Task to complete. Using the data below, copy out all lines with the word "用户看涨".

Supplied records.
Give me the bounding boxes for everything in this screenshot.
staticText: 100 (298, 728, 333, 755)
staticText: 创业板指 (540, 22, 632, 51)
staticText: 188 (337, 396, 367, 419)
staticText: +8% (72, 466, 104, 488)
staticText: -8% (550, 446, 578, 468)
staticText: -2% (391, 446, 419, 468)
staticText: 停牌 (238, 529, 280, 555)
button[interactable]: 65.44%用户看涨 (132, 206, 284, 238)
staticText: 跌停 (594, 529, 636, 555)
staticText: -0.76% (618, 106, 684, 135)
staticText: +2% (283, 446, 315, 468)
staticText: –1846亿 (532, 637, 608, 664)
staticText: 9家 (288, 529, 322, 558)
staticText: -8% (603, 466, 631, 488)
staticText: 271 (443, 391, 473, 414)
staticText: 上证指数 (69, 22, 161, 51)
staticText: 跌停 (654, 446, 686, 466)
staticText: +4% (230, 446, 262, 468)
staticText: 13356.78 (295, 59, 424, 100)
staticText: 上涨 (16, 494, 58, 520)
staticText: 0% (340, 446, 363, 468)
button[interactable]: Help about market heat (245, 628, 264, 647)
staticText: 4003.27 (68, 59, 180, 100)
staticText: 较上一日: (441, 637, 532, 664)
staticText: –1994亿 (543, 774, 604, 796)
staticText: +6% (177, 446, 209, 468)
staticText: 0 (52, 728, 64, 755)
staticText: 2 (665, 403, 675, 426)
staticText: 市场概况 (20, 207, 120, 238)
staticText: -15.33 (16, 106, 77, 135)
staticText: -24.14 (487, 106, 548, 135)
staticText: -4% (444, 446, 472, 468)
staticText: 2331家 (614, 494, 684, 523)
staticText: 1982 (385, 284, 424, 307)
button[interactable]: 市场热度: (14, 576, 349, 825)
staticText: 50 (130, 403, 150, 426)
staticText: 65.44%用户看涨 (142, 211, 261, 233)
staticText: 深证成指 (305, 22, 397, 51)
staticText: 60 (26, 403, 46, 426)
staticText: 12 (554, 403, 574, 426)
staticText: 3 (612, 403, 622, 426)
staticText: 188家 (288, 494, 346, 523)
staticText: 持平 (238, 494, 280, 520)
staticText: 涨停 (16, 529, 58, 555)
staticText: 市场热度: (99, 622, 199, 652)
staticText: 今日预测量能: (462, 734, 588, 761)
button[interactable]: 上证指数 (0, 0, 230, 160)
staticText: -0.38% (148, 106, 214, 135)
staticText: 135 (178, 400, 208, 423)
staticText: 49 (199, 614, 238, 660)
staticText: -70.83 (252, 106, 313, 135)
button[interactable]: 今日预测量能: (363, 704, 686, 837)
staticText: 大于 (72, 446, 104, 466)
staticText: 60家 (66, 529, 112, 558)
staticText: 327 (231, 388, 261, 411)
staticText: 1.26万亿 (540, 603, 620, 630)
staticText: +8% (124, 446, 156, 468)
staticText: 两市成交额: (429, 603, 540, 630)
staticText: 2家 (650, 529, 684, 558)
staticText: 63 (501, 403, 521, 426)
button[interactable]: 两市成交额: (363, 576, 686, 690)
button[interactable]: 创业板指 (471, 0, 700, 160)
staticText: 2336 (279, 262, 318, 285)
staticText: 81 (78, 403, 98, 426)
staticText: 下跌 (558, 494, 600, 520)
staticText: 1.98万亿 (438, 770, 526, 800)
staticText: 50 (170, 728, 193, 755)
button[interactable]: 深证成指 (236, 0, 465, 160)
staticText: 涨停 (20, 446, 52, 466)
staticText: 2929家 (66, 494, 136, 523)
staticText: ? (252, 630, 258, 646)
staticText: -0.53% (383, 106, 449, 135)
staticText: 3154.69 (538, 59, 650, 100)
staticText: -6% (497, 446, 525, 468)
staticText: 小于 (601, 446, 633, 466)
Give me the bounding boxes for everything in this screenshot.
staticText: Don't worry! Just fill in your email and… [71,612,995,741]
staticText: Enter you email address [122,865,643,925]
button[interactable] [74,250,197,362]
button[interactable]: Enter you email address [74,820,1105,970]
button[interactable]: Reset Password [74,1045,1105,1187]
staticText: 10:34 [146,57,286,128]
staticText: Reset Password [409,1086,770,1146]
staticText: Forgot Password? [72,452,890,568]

Response for this exercise.
button[interactable]: 65.44%用户看涨 (132, 206, 284, 238)
staticText: 65.44%用户看涨 (142, 211, 261, 233)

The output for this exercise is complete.